Stored data:
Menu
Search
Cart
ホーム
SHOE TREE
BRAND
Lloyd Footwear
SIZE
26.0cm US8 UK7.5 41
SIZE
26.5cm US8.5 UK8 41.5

* * *

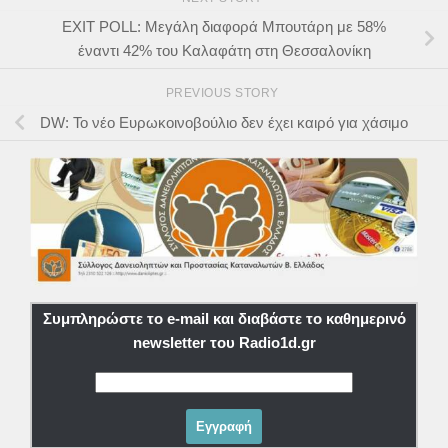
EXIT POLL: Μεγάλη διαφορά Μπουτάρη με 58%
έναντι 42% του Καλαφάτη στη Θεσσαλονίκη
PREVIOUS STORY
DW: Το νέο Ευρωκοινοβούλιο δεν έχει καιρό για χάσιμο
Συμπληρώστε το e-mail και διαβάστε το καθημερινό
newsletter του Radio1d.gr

## WHAT IS NEEDED
After locating the line with "Lloyd Footwear" above, return that line and every later line through the one with "26.5cm US8.5 UK8 41.5", word for word and with nothing else.

## RESULT BELOW
Lloyd Footwear
SIZE
26.0cm US8 UK7.5 41
SIZE
26.5cm US8.5 UK8 41.5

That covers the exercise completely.